Material supplied =
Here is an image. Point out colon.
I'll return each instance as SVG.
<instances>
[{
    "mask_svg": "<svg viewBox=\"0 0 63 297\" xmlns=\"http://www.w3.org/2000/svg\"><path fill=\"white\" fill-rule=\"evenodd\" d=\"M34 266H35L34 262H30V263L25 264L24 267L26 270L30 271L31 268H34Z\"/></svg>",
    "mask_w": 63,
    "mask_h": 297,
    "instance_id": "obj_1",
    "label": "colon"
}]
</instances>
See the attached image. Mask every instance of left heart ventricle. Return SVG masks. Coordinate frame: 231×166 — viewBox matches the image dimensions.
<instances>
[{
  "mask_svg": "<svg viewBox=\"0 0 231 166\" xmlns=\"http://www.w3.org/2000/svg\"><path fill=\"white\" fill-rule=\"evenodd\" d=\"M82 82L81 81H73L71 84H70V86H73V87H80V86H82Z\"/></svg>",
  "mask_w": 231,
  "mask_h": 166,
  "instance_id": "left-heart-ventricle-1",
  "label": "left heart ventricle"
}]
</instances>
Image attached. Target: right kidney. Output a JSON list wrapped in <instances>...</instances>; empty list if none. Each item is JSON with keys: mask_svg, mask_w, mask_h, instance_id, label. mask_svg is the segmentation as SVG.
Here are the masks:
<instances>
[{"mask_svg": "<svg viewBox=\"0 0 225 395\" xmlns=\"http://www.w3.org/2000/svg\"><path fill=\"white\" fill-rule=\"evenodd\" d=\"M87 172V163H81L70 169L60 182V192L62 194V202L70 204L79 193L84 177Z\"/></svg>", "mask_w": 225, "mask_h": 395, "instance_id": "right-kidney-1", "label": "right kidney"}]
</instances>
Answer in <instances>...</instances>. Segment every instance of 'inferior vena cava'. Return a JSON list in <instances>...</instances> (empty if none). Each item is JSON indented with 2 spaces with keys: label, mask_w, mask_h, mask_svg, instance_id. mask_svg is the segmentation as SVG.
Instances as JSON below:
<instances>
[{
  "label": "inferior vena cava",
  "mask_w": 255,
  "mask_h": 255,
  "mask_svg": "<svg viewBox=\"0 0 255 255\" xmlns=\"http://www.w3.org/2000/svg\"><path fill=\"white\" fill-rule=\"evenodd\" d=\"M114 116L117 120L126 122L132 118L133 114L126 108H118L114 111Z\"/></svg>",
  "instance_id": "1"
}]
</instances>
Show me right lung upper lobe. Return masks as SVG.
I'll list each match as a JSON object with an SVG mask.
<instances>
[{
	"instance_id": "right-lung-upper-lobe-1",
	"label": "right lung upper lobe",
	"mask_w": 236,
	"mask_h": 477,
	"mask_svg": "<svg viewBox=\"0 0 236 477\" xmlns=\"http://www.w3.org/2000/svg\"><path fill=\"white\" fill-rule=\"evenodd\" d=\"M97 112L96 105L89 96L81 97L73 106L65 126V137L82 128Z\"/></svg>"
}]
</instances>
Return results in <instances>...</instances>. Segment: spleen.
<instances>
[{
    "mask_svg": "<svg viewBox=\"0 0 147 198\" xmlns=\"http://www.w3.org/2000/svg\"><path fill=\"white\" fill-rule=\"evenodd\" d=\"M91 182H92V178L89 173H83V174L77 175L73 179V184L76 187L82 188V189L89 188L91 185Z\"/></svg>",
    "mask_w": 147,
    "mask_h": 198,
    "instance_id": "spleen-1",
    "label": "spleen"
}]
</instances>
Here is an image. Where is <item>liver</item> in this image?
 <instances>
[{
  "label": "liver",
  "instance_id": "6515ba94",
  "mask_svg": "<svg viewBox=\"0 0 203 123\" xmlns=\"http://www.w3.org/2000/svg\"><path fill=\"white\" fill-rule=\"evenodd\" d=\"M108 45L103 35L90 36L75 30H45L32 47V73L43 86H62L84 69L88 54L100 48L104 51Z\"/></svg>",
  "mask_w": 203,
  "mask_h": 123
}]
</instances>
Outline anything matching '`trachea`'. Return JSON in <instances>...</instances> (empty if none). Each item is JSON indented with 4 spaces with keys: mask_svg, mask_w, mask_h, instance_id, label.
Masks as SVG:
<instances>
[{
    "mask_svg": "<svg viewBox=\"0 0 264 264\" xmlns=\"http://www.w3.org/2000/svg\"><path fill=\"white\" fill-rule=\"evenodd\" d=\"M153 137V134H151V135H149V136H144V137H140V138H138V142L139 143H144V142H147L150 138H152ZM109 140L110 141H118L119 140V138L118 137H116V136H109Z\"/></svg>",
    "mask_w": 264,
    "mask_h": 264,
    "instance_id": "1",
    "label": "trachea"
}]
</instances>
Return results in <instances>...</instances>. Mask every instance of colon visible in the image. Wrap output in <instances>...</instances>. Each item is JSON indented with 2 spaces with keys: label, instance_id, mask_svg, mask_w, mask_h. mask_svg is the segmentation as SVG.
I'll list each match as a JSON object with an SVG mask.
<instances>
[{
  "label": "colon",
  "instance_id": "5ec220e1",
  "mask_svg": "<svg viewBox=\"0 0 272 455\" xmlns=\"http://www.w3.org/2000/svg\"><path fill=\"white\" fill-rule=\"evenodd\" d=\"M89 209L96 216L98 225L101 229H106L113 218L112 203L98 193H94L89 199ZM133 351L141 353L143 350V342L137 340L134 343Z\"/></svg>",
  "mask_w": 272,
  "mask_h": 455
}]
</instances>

Problem details = Please output the complete listing without any alteration.

Solution below =
Here is an image. Point out colon.
I'll return each instance as SVG.
<instances>
[{
    "mask_svg": "<svg viewBox=\"0 0 63 297\" xmlns=\"http://www.w3.org/2000/svg\"><path fill=\"white\" fill-rule=\"evenodd\" d=\"M34 266H35L34 262H30V263L25 264L24 267L26 270L30 271L31 268H34Z\"/></svg>",
    "mask_w": 63,
    "mask_h": 297,
    "instance_id": "obj_1",
    "label": "colon"
}]
</instances>
See the attached image. Mask every instance of left heart ventricle. Return SVG masks. Coordinate frame: 231×166 — viewBox matches the image dimensions.
<instances>
[{
  "mask_svg": "<svg viewBox=\"0 0 231 166\" xmlns=\"http://www.w3.org/2000/svg\"><path fill=\"white\" fill-rule=\"evenodd\" d=\"M82 82L81 81H73L71 84H70V86H73V87H80V86H82Z\"/></svg>",
  "mask_w": 231,
  "mask_h": 166,
  "instance_id": "left-heart-ventricle-1",
  "label": "left heart ventricle"
}]
</instances>
Image attached. Target: right kidney. Output a JSON list wrapped in <instances>...</instances>; empty list if none. Each item is JSON with keys: mask_svg, mask_w, mask_h, instance_id, label. mask_svg is the segmentation as SVG.
Here are the masks:
<instances>
[{"mask_svg": "<svg viewBox=\"0 0 225 395\" xmlns=\"http://www.w3.org/2000/svg\"><path fill=\"white\" fill-rule=\"evenodd\" d=\"M87 172V163H81L70 169L60 182V192L62 194V202L70 204L79 193L84 177Z\"/></svg>", "mask_w": 225, "mask_h": 395, "instance_id": "right-kidney-1", "label": "right kidney"}]
</instances>
Answer in <instances>...</instances>. Segment every instance of 'inferior vena cava'. Return a JSON list in <instances>...</instances> (empty if none). Each item is JSON indented with 2 spaces with keys: label, mask_w, mask_h, mask_svg, instance_id. mask_svg is the segmentation as SVG.
Instances as JSON below:
<instances>
[{
  "label": "inferior vena cava",
  "mask_w": 255,
  "mask_h": 255,
  "mask_svg": "<svg viewBox=\"0 0 255 255\" xmlns=\"http://www.w3.org/2000/svg\"><path fill=\"white\" fill-rule=\"evenodd\" d=\"M114 116L117 120L126 122L132 118L133 114L126 108H118L114 111Z\"/></svg>",
  "instance_id": "1"
}]
</instances>
Show me right lung upper lobe. Return masks as SVG.
I'll list each match as a JSON object with an SVG mask.
<instances>
[{
	"instance_id": "right-lung-upper-lobe-1",
	"label": "right lung upper lobe",
	"mask_w": 236,
	"mask_h": 477,
	"mask_svg": "<svg viewBox=\"0 0 236 477\" xmlns=\"http://www.w3.org/2000/svg\"><path fill=\"white\" fill-rule=\"evenodd\" d=\"M97 112L96 105L89 96L81 97L73 106L65 126V137L82 128Z\"/></svg>"
}]
</instances>
Return results in <instances>...</instances>. Segment: spleen.
<instances>
[{
    "mask_svg": "<svg viewBox=\"0 0 147 198\" xmlns=\"http://www.w3.org/2000/svg\"><path fill=\"white\" fill-rule=\"evenodd\" d=\"M91 182H92V178L89 173H83V174L77 175L73 179V184L76 187L82 188V189L89 188L91 185Z\"/></svg>",
    "mask_w": 147,
    "mask_h": 198,
    "instance_id": "spleen-1",
    "label": "spleen"
}]
</instances>
Here is an image. Where is <item>liver</item> in this image?
 <instances>
[{
  "label": "liver",
  "instance_id": "6515ba94",
  "mask_svg": "<svg viewBox=\"0 0 203 123\" xmlns=\"http://www.w3.org/2000/svg\"><path fill=\"white\" fill-rule=\"evenodd\" d=\"M108 45L103 35L90 36L75 30H45L32 47V73L43 86H62L84 69L88 54L100 48L104 51Z\"/></svg>",
  "mask_w": 203,
  "mask_h": 123
}]
</instances>
Outline anything matching '`trachea`'. Return JSON in <instances>...</instances> (empty if none). Each item is JSON indented with 4 spaces with keys: mask_svg, mask_w, mask_h, instance_id, label.
Masks as SVG:
<instances>
[{
    "mask_svg": "<svg viewBox=\"0 0 264 264\" xmlns=\"http://www.w3.org/2000/svg\"><path fill=\"white\" fill-rule=\"evenodd\" d=\"M153 137V134H151V135H149V136H144V137H140V138H138V142L139 143H144V142H147L150 138H152ZM109 140L110 141H118L119 140V138L118 137H116V136H109Z\"/></svg>",
    "mask_w": 264,
    "mask_h": 264,
    "instance_id": "1",
    "label": "trachea"
}]
</instances>
Return results in <instances>...</instances>. Mask every instance of colon visible in the image. Wrap output in <instances>...</instances>. Each item is JSON indented with 2 spaces with keys: label, instance_id, mask_svg, mask_w, mask_h. mask_svg is the segmentation as SVG.
I'll list each match as a JSON object with an SVG mask.
<instances>
[{
  "label": "colon",
  "instance_id": "5ec220e1",
  "mask_svg": "<svg viewBox=\"0 0 272 455\" xmlns=\"http://www.w3.org/2000/svg\"><path fill=\"white\" fill-rule=\"evenodd\" d=\"M89 209L96 216L98 225L101 229H106L113 218L112 203L98 193H94L89 199ZM133 351L141 353L143 350V342L137 340L134 343Z\"/></svg>",
  "mask_w": 272,
  "mask_h": 455
}]
</instances>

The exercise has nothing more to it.